Kobiety na listach. Po raz pierwszy parytet
Im bliżej do wyborów, tym częściej szefowie partii chwalą się, że na ich listach znajdzie się duża liczba kobiet - pisze dziennik "Polska".
2011-07-18, 06:00
W tym roku po raz pierwszy będzie obowiązywał parytet - 35 procent miejsc na listach dla przedstawicielek płci pięknej.
Na listach PO niemal połowa pierwszych miejsc przypadnie kobietom - mówi "Polsce" Małgorzata Kidawa-Błońska. W zarządzie krajowym i prezydium Platformy zajmują one co czwarte stanowisko. W naczelnym komitecie wykonawczym PSL są zaledwie dwie kobiety: Ewa Kierzkowska i Jolanta Fedak.

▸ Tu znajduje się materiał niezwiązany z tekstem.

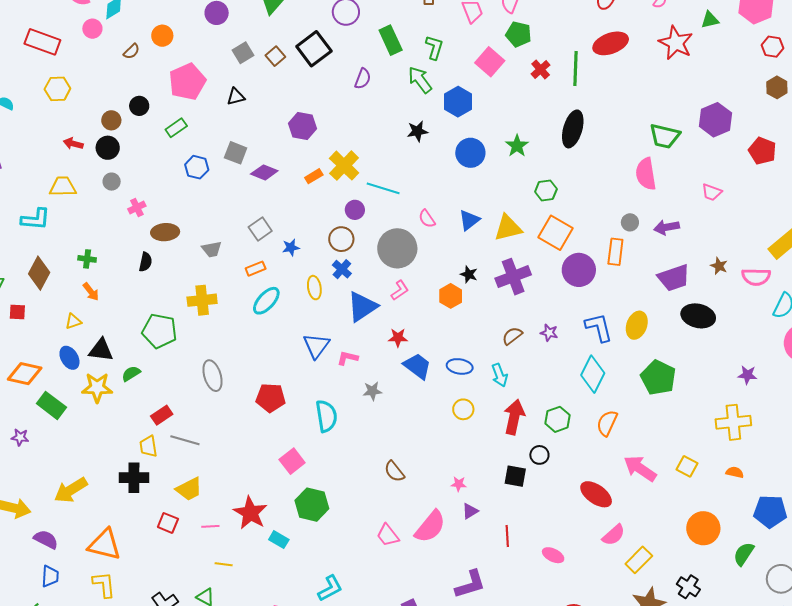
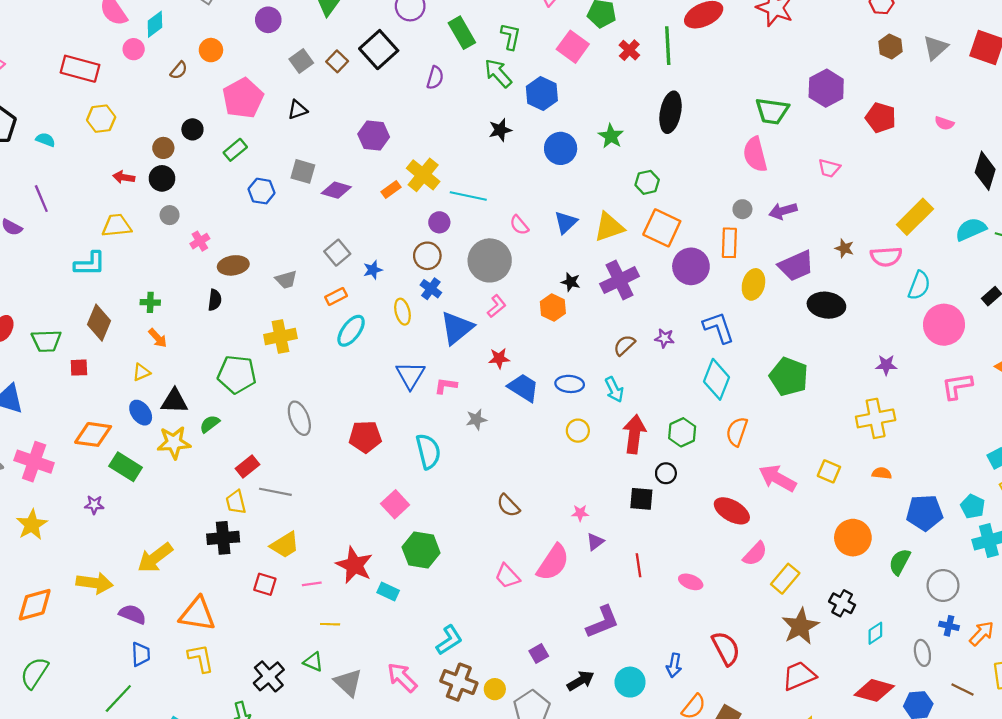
yellow ellipse: (637, 325) -> (753, 284), moved

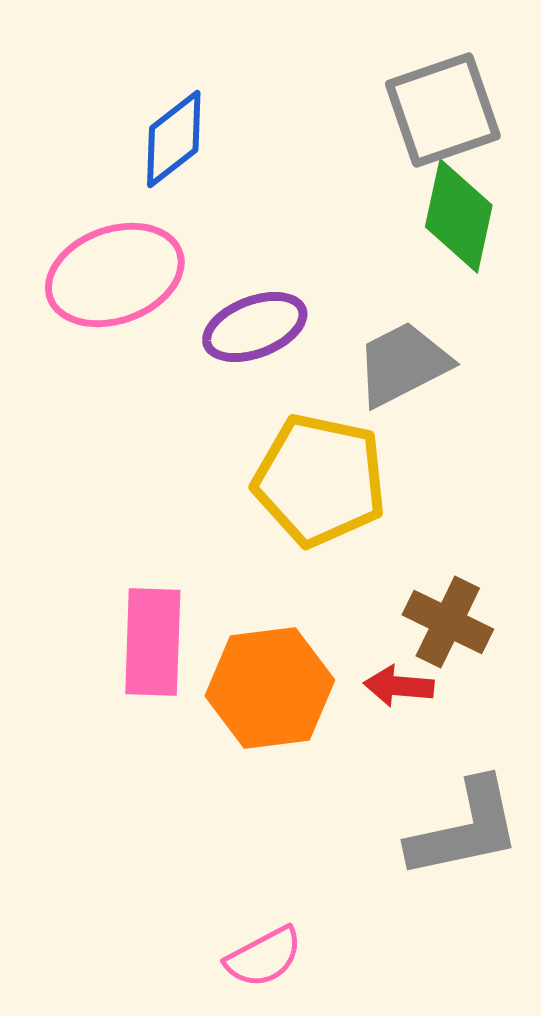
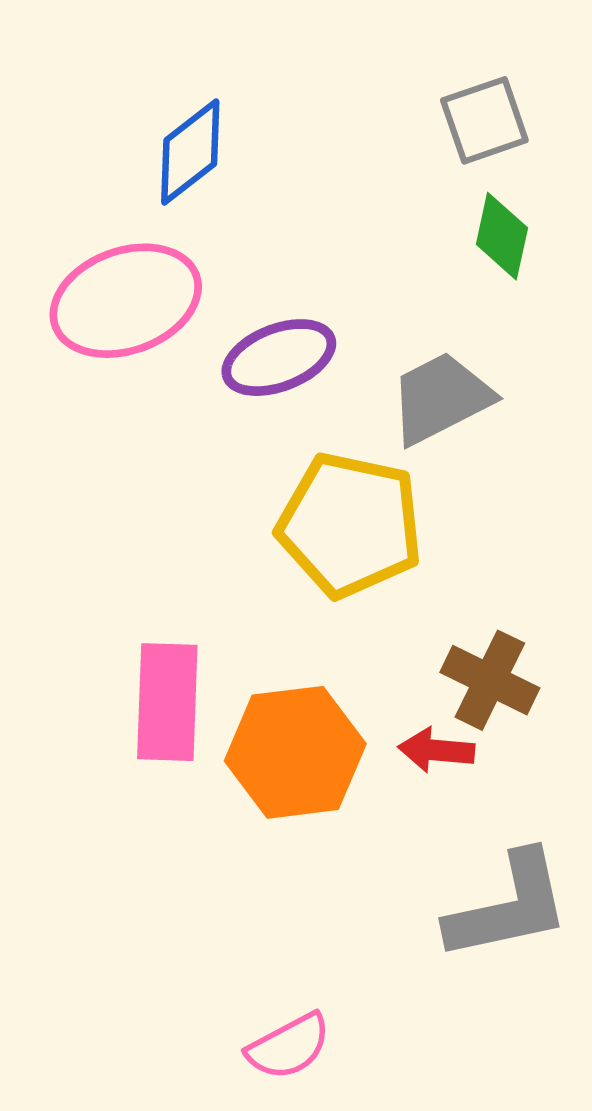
gray square: (443, 110) -> (484, 120), size x0.7
green diamond: (459, 216) -> (502, 236), size x0.7

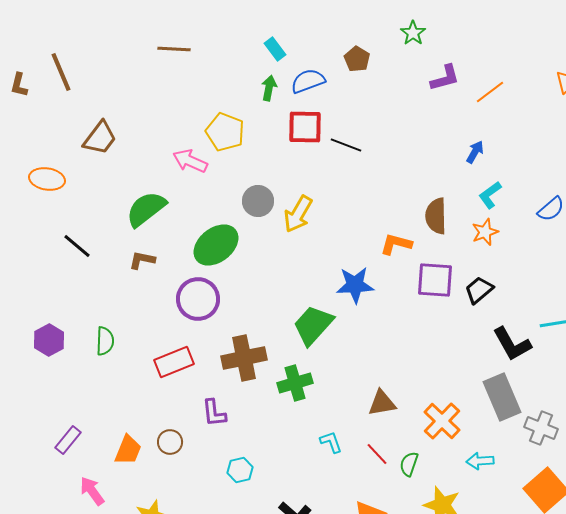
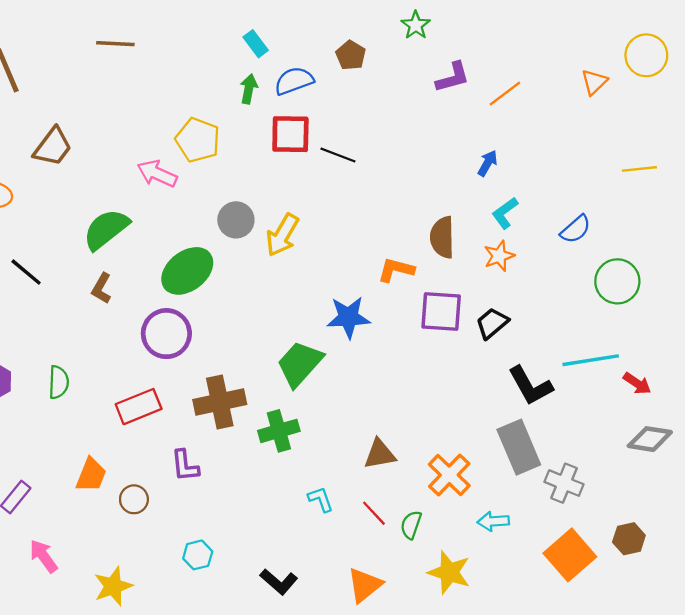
brown line: (174, 49) -> (115, 44), moved
brown L-shape: (142, 260) -> (101, 288), turned -72
orange trapezoid: (128, 450) -> (91, 475), moved
cyan hexagon: (240, 470) -> (198, 555), moved

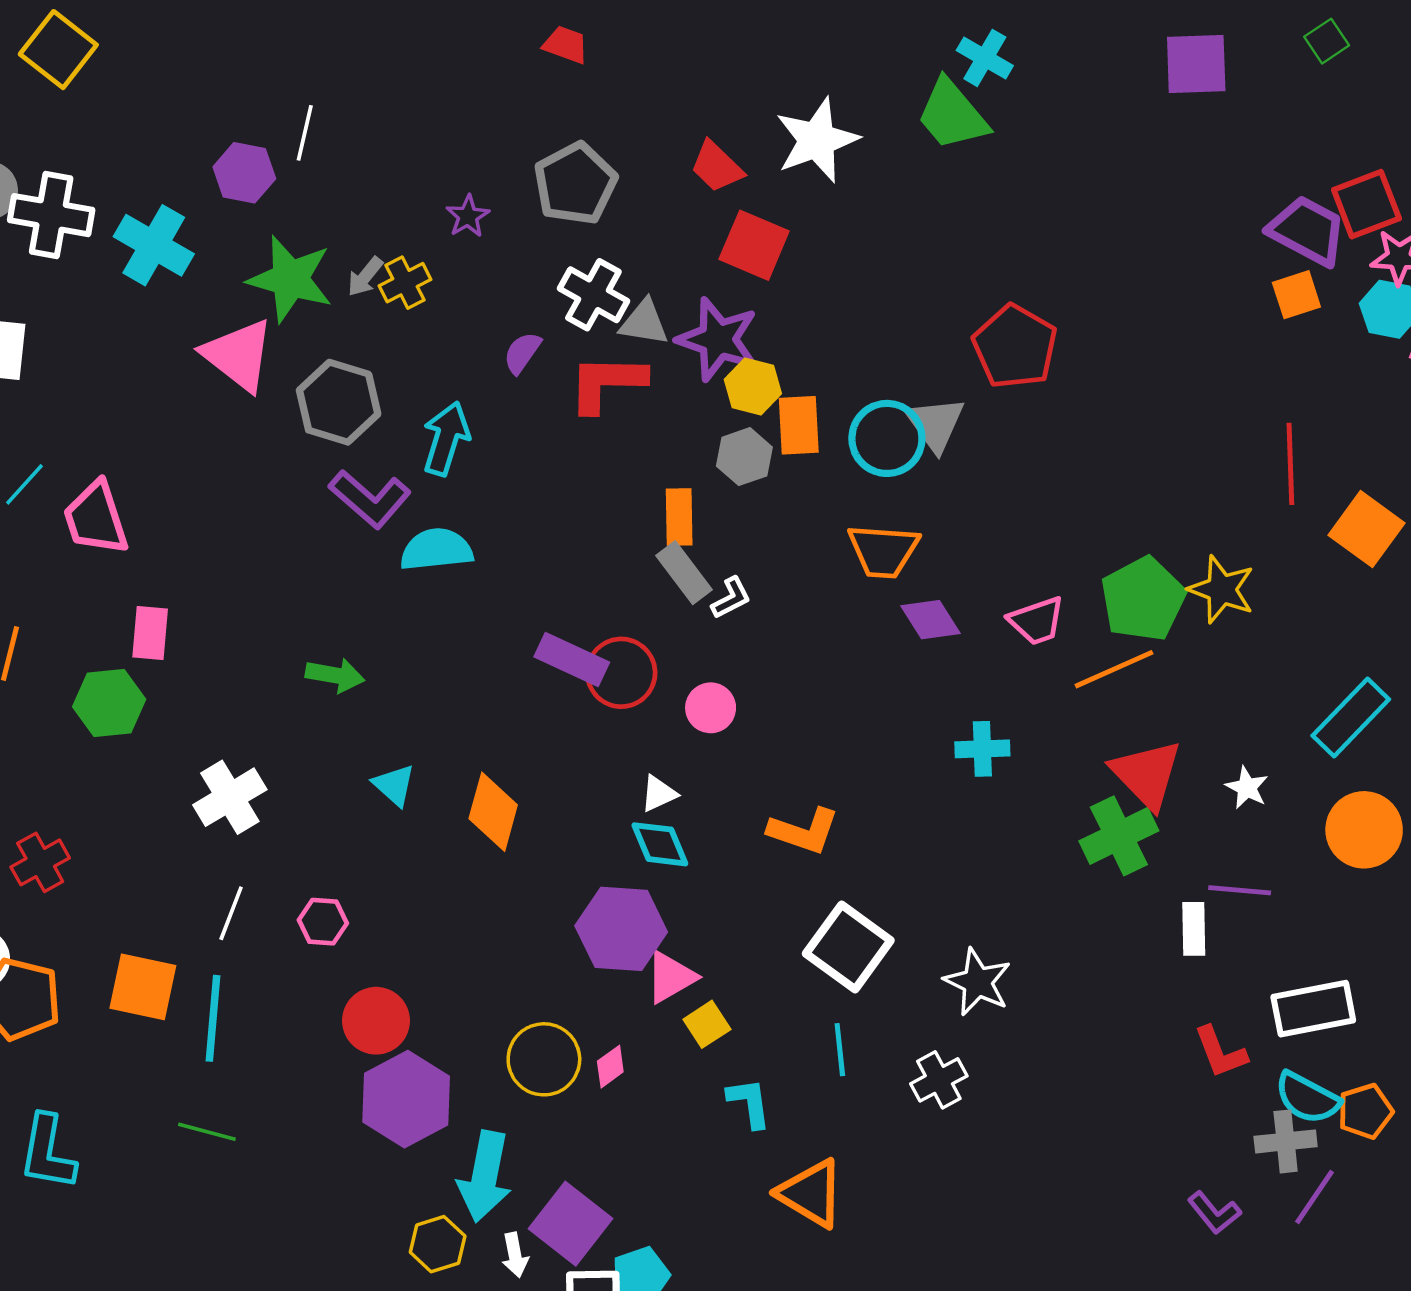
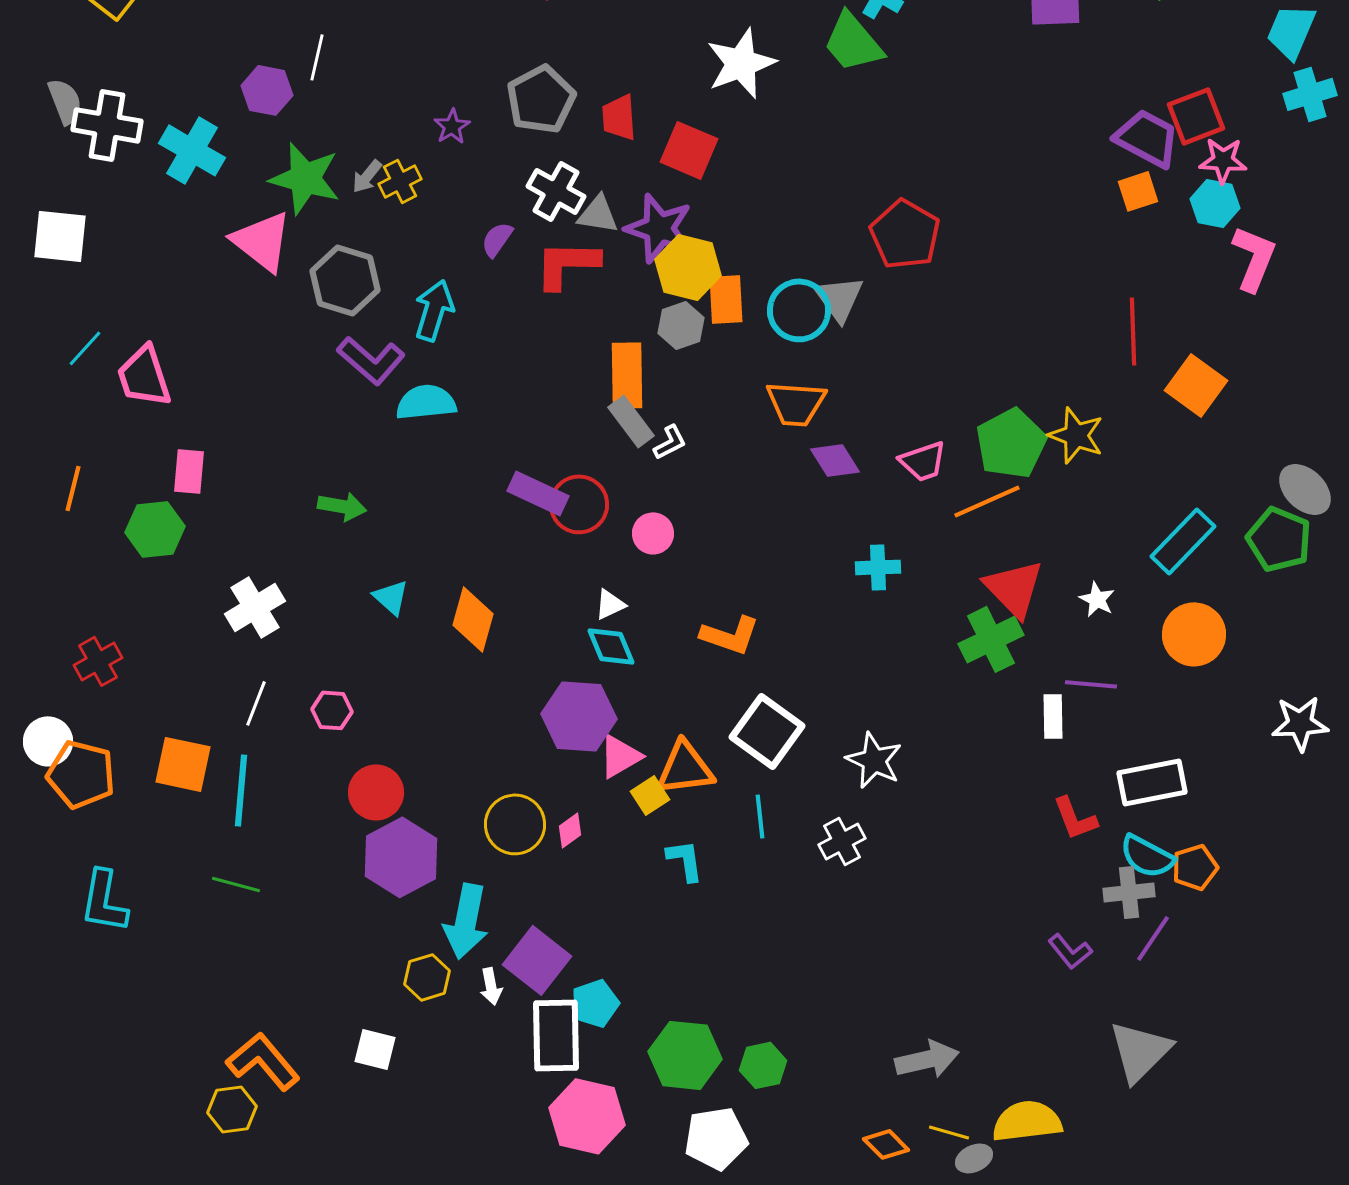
red trapezoid: (717, 167) -> (619, 117), moved, turned 42
yellow hexagon: (753, 387) -> (688, 267), size x1.4
orange rectangle: (679, 517) -> (627, 375), size x1.4
orange triangle: (811, 1193) -> (685, 768), moved, turned -38

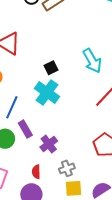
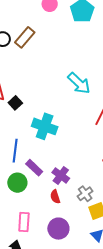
black square: (51, 68) -> (15, 103), moved
red semicircle: (36, 172) -> (55, 197), moved

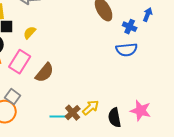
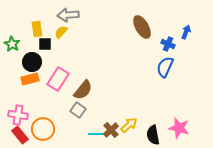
yellow semicircle: (30, 33) -> (61, 32), moved
blue semicircle: (127, 50) -> (165, 67), turned 120
gray square: (13, 97) -> (78, 110), moved

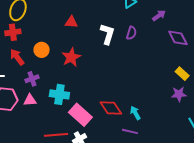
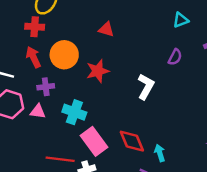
white L-shape: (107, 34) -> (146, 87), moved
orange circle: (42, 50) -> (64, 55), size x1.5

Tylko w sześciu okręgach będą otwierały listy ludowców. PSL wystawia 355 kobiet na listach, a więc 39 procent spośród wszystkich kandydatów.
PiS nie mówi ile kobiet pojawi się na jego listach. W rozmowie z "Polską" poseł Adam Lipiński zapowiada, że jego partia nie potrzebuje do tego parytetów. "Polska" pisze, że największe problemy z przyciągnięciem kobiet na listy ma SLD.